CentraleSupélec has a long, established tradition of excellence in Cybersecurity. It is a great place to do your PhD at the IETR CNRS-affiliated laboratory. Come join us and benefit from a great international working environment in Rennes, a vibrant city with great surroundings and a world-class research and innovation pole. You will be supported by the combined experience of two complimentary research groups in two leading engineering schools with an active international network that can boost your career in research or industry.

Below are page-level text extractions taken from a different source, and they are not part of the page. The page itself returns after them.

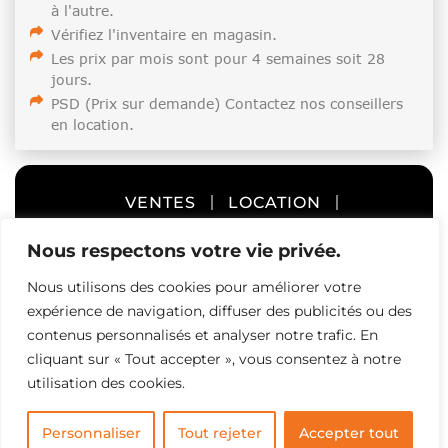
à l'autre.
Vérifiez l'inventaire en magasin.
Les prix par mois sont pour 4 semaines soit 28
jours.
PSD (Prix sur demande) Contactez nos conseillers
en location.
VENTES
LOCATION
ENTREPROSAGE
À PROPOS
Nous respectons votre vie privée.
Nous utilisons des cookies pour améliorer votre
CARRIÈRES
CONTACT
expérience de navigation, diffuser des publicités ou des
contenus personnalisés et analyser notre trafic. En
cliquant sur « Tout accepter », vous consentez à notre
utilisation des cookies.
©
ÉQUIPEMENT INDUSTRIEL ELT
– 2023. TOUS
LES DROITS SONT RÉSERVÉS.
SL MÉDIAS
Personnaliser
Tout rejeter
Accepter tout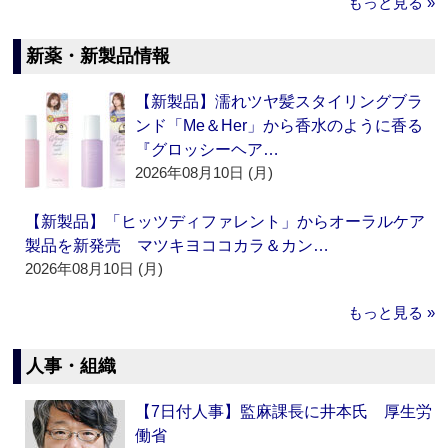
もっと見る »
新薬・新製品情報
【新製品】濡れツヤ髪スタイリングブラ
ンド「Me＆Her」から香水のように香る
『グロッシーヘア…
2026年08月10日 (月)
【新製品】「ヒッツディファレント」からオーラルケア
製品を新発売 マツキヨココカラ＆カン…
2026年08月10日 (月)
もっと見る »
人事・組織
【7日付人事】監麻課長に井本氏 厚生労
働省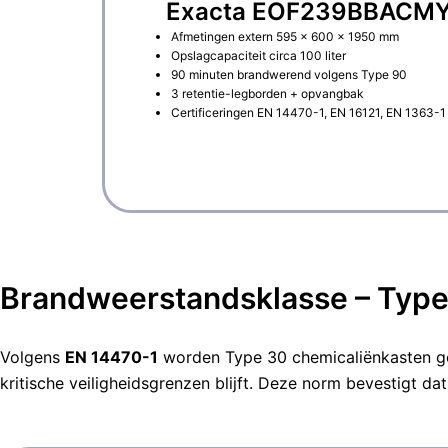
Exacta EOF239BBACMY23
Afmetingen extern 595 × 600 × 1950 mm
Opslagcapaciteit circa 100 liter
90 minuten brandwerend volgens Type 90
3 retentie-legborden + opvangbak
Certificeringen EN 14470-1, EN 16121, EN 1363-1
Brandweerstandsklasse – Type
Volgens
EN 14470-1
worden Type 30 chemicaliënkasten g
kritische veiligheidsgrenzen blijft. Deze norm bevestigt d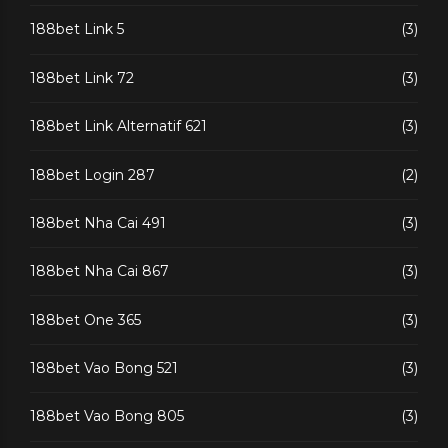
188bet Link 5
(3)
188bet Link 72
(3)
188bet Link Alternatif 621
(3)
188bet Login 287
(2)
188bet Nha Cai 491
(3)
188bet Nha Cai 867
(3)
188bet One 365
(3)
188bet Vao Bong 521
(3)
188bet Vao Bong 805
(3)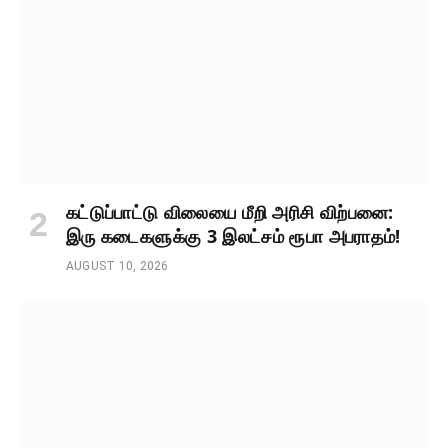
கட்டுப்பாட்டு விலையை மீறி அரிசி விற்பனை:
இரு கடைகளுக்கு 3 இலட்சம் ரூபா அபராதம்!
AUGUST 10, 2026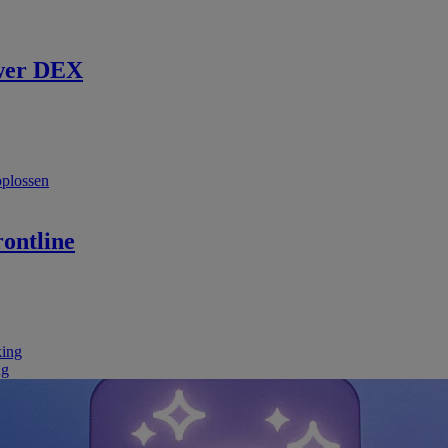
wer DEX
oplossen
ontline
king
ng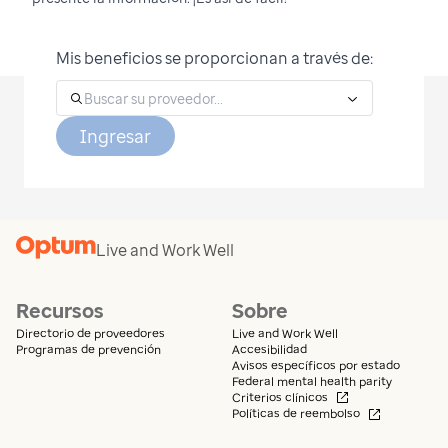
Mis beneficios se proporcionan a través de:
Ingresar
Live and Work Well
Recursos
Sobre
Directorio de proveedores
Live and Work Well
Programas de prevención
Accesibilidad
Avisos específicos por estado
Federal mental health parity
Se abre en una n
Criterios clínicos
Se abre en 
Políticas de reembolso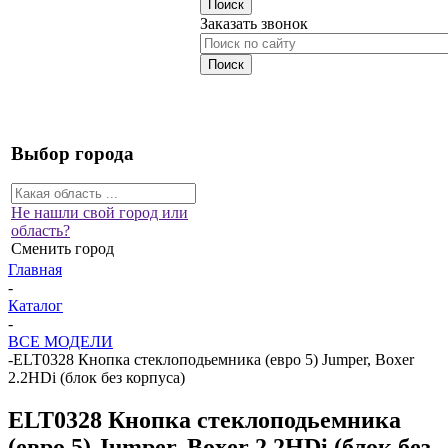
Заказать звонок
Выбор города
Не нашли свой город или
область?
Сменить город
Главная
-
Каталог
-
ВСЕ МОДЕЛИ
-
ELT0328 Кнопка стеклоподьемника (евро 5) Jumper, Boxer
2.2HDi (блок без корпуса)
ELT0328 Кнопка стеклоподьемника
(евро 5) Jumper, Boxer 2.2HDi (блок без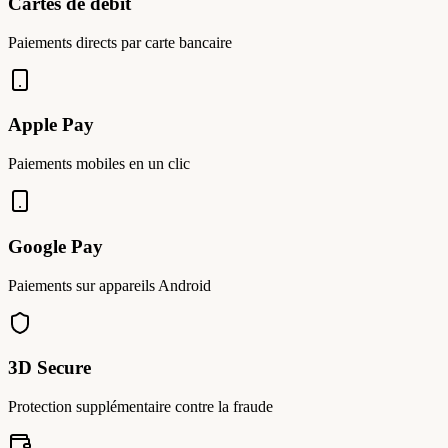
Cartes de débit
Paiements directs par carte bancaire
Apple Pay
Paiements mobiles en un clic
Google Pay
Paiements sur appareils Android
3D Secure
Protection supplémentaire contre la fraude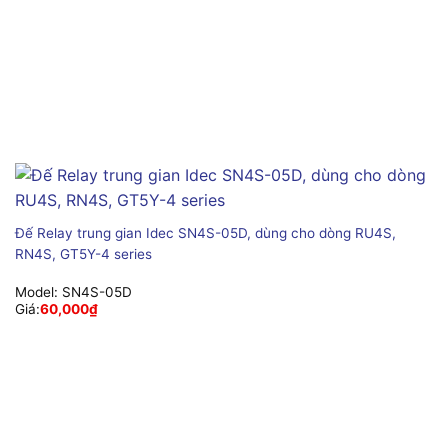
Đế Relay trung gian Idec SN4S-05D, dùng cho dòng RU4S,
RN4S, GT5Y-4 series
Model:
SN4S-05D
Giá:
60,000
₫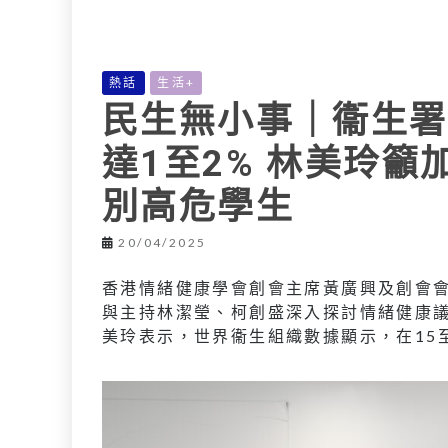
L
e
I
i
r
n
n
熱話
生活+
k
民生無小事｜衞生署
達1至2% 林美玲
別高危學生
20/04/2025
香港情緒健康學會創會主席黃廣興及創會
與主持林潔瑩、柯創盛深入探討情緒健康
美玲表示，世界衞生組織數據顯示，在15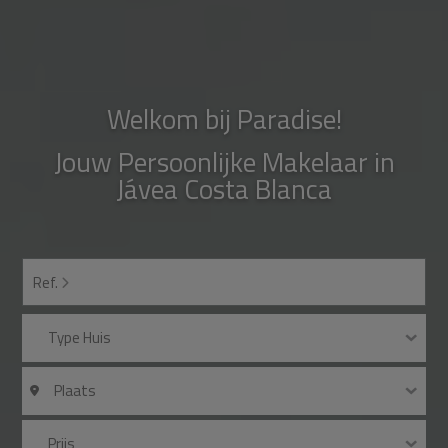
Welkom bij Paradise!
Jouw Persoonlijke Makelaar in
Jávea Costa Blanca
Ref.
Type Huis
Plaats
Prijs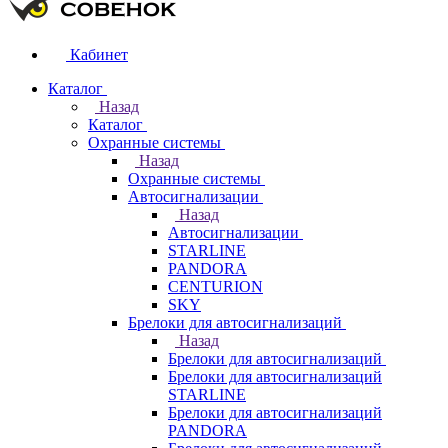
Кабинет
Каталог
Назад
Каталог
Охранные системы
Назад
Охранные системы
Автосигнализации
Назад
Автосигнализации
STARLINE
PANDORA
CENTURION
SKY
Брелоки для автосигнализаций
Назад
Брелоки для автосигнализаций
Брелоки для автосигнализаций
STARLINE
Брелоки для автосигнализаций
PANDORA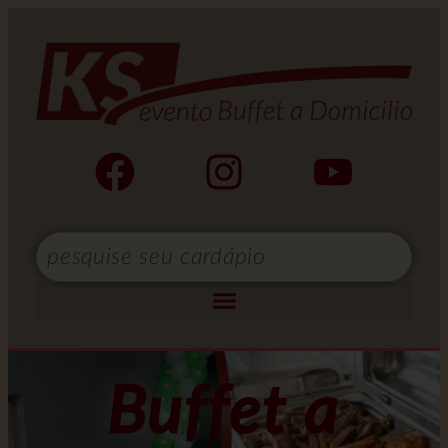
Buffet a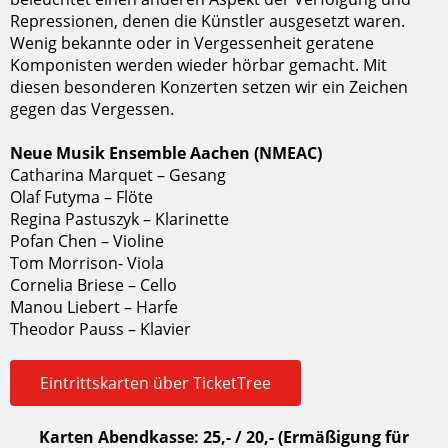
Repressionen, denen die Künstler ausgesetzt waren.
Wenig bekannte oder in Vergessenheit geratene
Komponisten werden wieder hörbar gemacht. Mit
diesen besonderen Konzerten setzen wir ein Zeichen
gegen das Vergessen.
Neue Musik Ensemble Aachen (NMEAC)
Catharina Marquet – Gesang
Olaf Futyma – Flöte
Regina Pastuszyk – Klarinette
Pofan Chen – Violine
Tom Morrison- Viola
Cornelia Briese – Cello
Manou Liebert – Harfe
Theodor Pauss – Klavier
Eintrittskarten über TicketTree
Karten Abendkasse: 25,- / 20,- (Ermäßigung für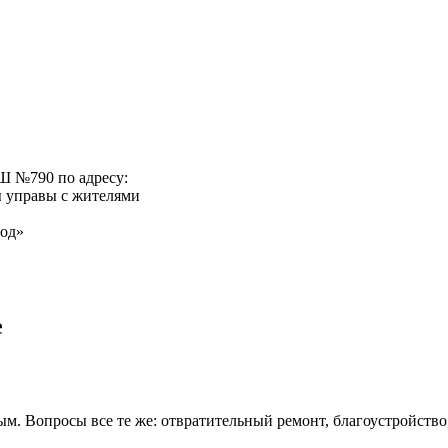
ОШ №790 по адресу:
вы управы с жителями
год»
е
м. Вопросы все те же: отвратительный ремонт, благоустройство,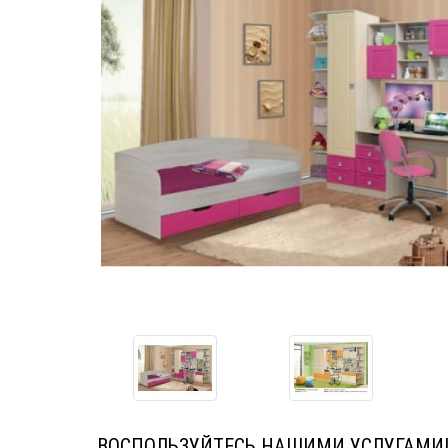
ВОСПОЛЬЗУЙТЕСЬ НАШИМИ УСЛУГАМИ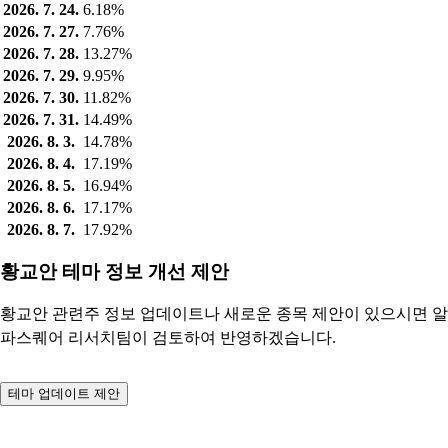
2026. 7. 24.
6.18%
2026. 7. 27.
7.76%
2026. 7. 28.
13.27%
2026. 7. 29.
9.95%
2026. 7. 30.
11.82%
2026. 7. 31.
14.49%
2026. 8. 3.
14.78%
2026. 8. 4.
17.19%
2026. 8. 5.
16.94%
2026. 8. 6.
17.17%
2026. 8. 7.
17.92%
황교안 테마 정보 개선 제안
황교안 관련주 정보 업데이트나 새로운 종목 제안이 있으시면 알
파스퀘어 리서치팀이 검토하여 반영하겠습니다.
테마 업데이트 제안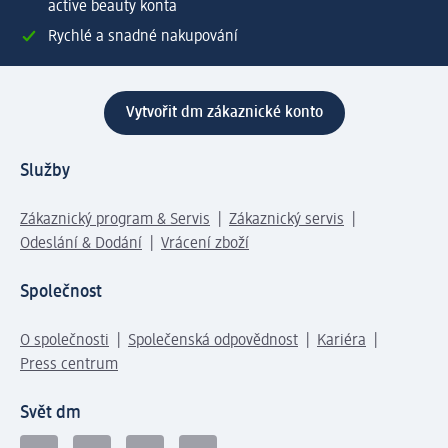
active beauty konta
Rychlé a snadné nakupování
Vytvořit dm zákaznické konto
Služby
Zákaznický program & Servis
Zákaznický servis
Odeslání & Dodání
Vrácení zboží
Společnost
O společnosti
Společenská odpovědnost
Kariéra
Press centrum
Svět dm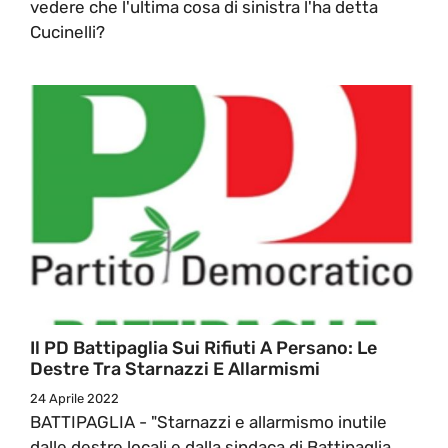
vedere che l'ultima cosa di sinistra l'ha detta
Cucinelli?
Il PD Battipaglia Sui Rifiuti A Persano: Le
Destre Tra Starnazzi E Allarmismi
24 Aprile 2022
BATTIPAGLIA - "Starnazzi e allarmismo inutile
dalle destre locali e dalla sindaca di Battipaglia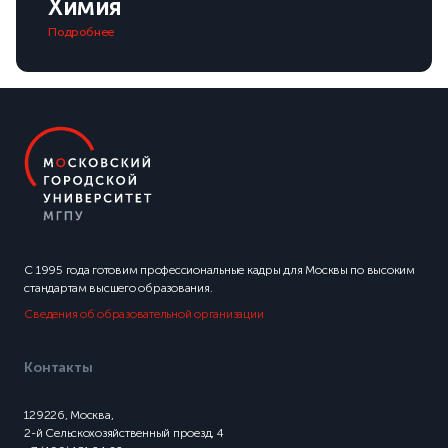
Химия
Подробнее
С 1995 года готовим профессиональные кадры для Москвы по высоким
стандартам высшего образования.
Сведения об образовательной организации
Контакты
129226, Москва,
2-й Сельскохозяйственный проезд, 4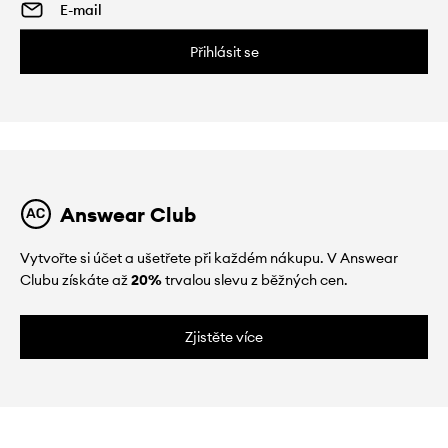
Přihlásit se
Answear Club
Vytvořte si účet a ušetřete při každém nákupu. V Answear
Clubu získáte až
20%
trvalou slevu z běžných cen.
Zjistěte více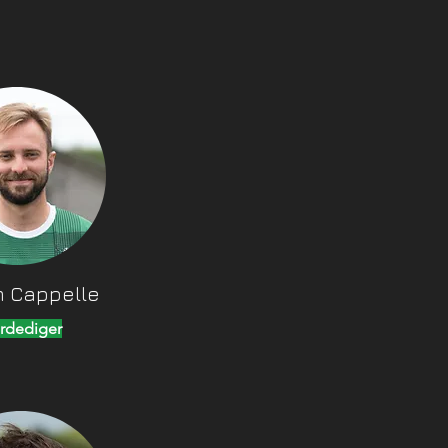
m Cappelle
rdediger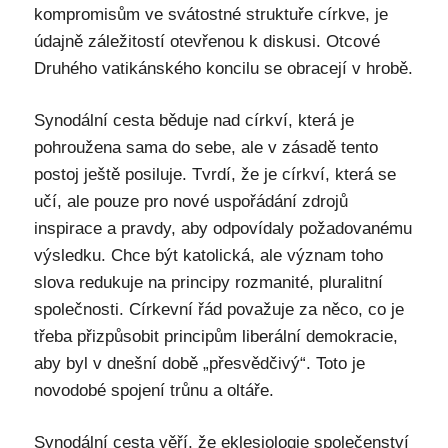
kompromisům ve svátostné struktuře církve, je
údajně záležitostí otevřenou k diskusi. Otcové
Druhého vatikánského koncilu se obracejí v hrobě.
Synodální cesta běduje nad církví, která je
pohroužena sama do sebe, ale v zásadě tento
postoj ještě posiluje. Tvrdí, že je církví, která se
učí, ale pouze pro nové uspořádání zdrojů
inspirace a pravdy, aby odpovídaly požadovanému
výsledku. Chce být katolická, ale význam toho
slova redukuje na principy rozmanité, pluralitní
společnosti. Církevní řád považuje za něco, co je
třeba přizpůsobit principům liberální demokracie,
aby byl v dnešní době „přesvědčivý“. Toto je
novodobé spojení trůnu a oltáře.
Synodální cesta věří, že eklesiologie společenství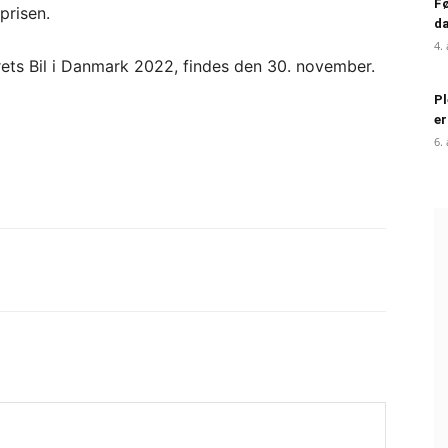
Fø
prisen.
da
4.
rets Bil i Danmark 2022, findes den 30. november.
Pl
er
6.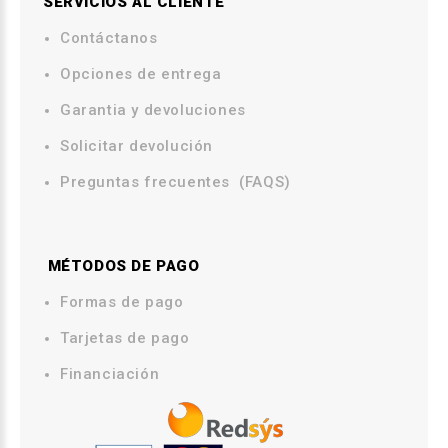
SERVICIOS AL CLIENTE
Contáctanos
.
Opciones de entrega
.
Garantia y devoluciones
Solicitar devolución
Preguntas frecuentes (FAQS)
MÉTODOS DE PAGO
.
Formas de pago
Tarjetas de pago
Financiación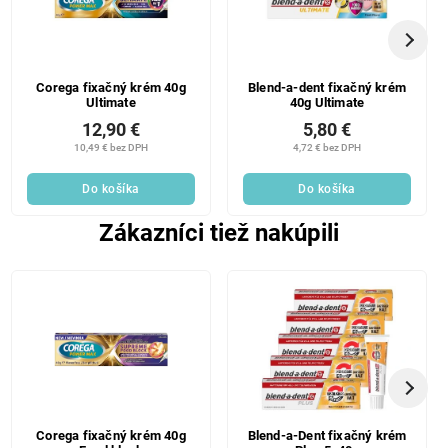
Corega fixačný krém 40g
Blend-a-dent fixačný krém
Ultimate
40g Ultimate
12,90 €
5,80 €
10,49 € bez DPH
4,72 € bez DPH
Do košíka
Do košíka
Zákazníci tiež nakúpili
Corega fixačný krém 40g
Blend-a-Dent fixačný krém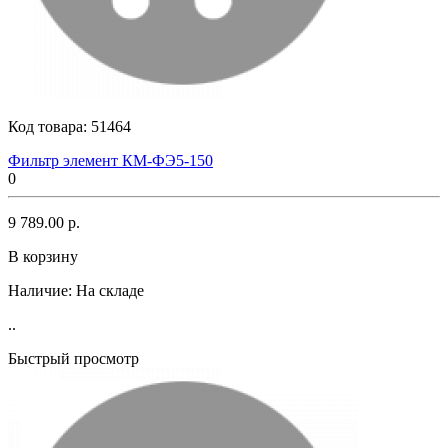
Код товара:
51464
Фильтр элемент КМ-ФЭ5-150
0
9 789.00 р.
В корзину
Наличие:
На складе
..
Быстрый просмотр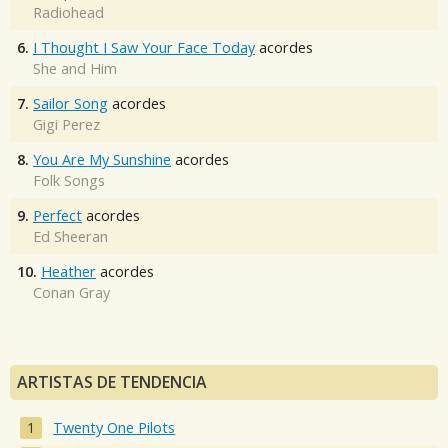
Radiohead
6.
I Thought I Saw Your Face Today
acordes
She and Him
7.
Sailor Song
acordes
Gigi Perez
8.
You Are My Sunshine
acordes
Folk Songs
9.
Perfect
acordes
Ed Sheeran
10.
Heather
acordes
Conan Gray
ARTISTAS DE TENDENCIA
Twenty One Pilots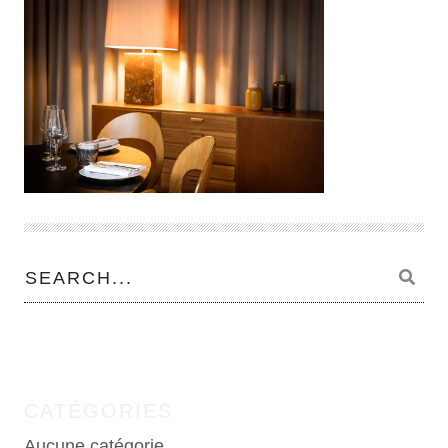
CATÉGORIES
Aucune catégorie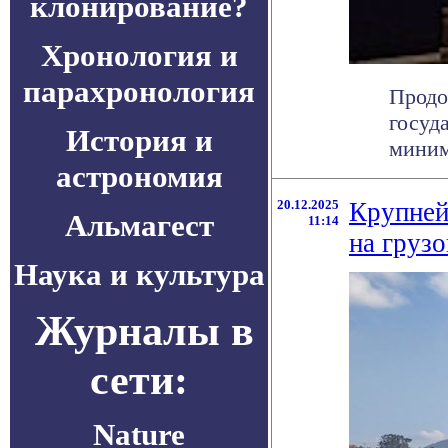
клонирование?
Хронология и
парахронология
Продо
госуд
История и
миним
астрономия
20.12.2025
Крупней
Альмагест
11:14
на груз
Наука и культура
Журналы в
сети:
Nature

  • Hosting laboratory: IETR (Institute of Electronics and Telecommunications of Rennes)
  • Hosting institutions: CentraleSupélec, Rennes Campus and INSA de Rennes
  • Research groups: SCEE (Signals, Communications and Embedded Electronics) and VAADER (Video Analysis and Architecture Design for Embedded Resources)

Benefits package

  • Social security coverage
  • Subsidized meals
  • Partial reimbursement of public transport costs
  • Support with accommodation (facilities available at the campus)
  • Access to vocational training
  • Social, cultural and sports events and activities

Starting date: Fall 2020 (duration of PhD contract is 3 years).


Candidate Profile

Master degree in Computer/Electrical Engineering, Embedded Systems, Electronics, Computer Science or related areas

You can demonstrate a strong background in most of the following topics:

  • Digital design with VHDL/Verilog
  • Reconfigurable computing, FPGAs & design tools
  • Embedded systems architectures
  • Hardware security

Other interesting skills you might have are:

  • Programming in C/C++, Python
  • Use of Linux/Git as development environment
  • (Implementation of) Cryptographic algorithms

Language and interpersonal skills:

  • You are able to speak, write and read English with a very good level. French language is not required, although you will benefit from learning it during your PhD.
  • Open-mindedness, strong integration skills and team spirit.

Please do not hesitate to contact us if you are not sure if your experience could match the profile.


How to apply

Please send us:

  • Your CV along with your transcripts
  • A motivational text
  • Any additional documents/links that you think can show your experience

Candidates with the required background will be invited to have an interview over Skype.

Application deadline: mid-March 2020.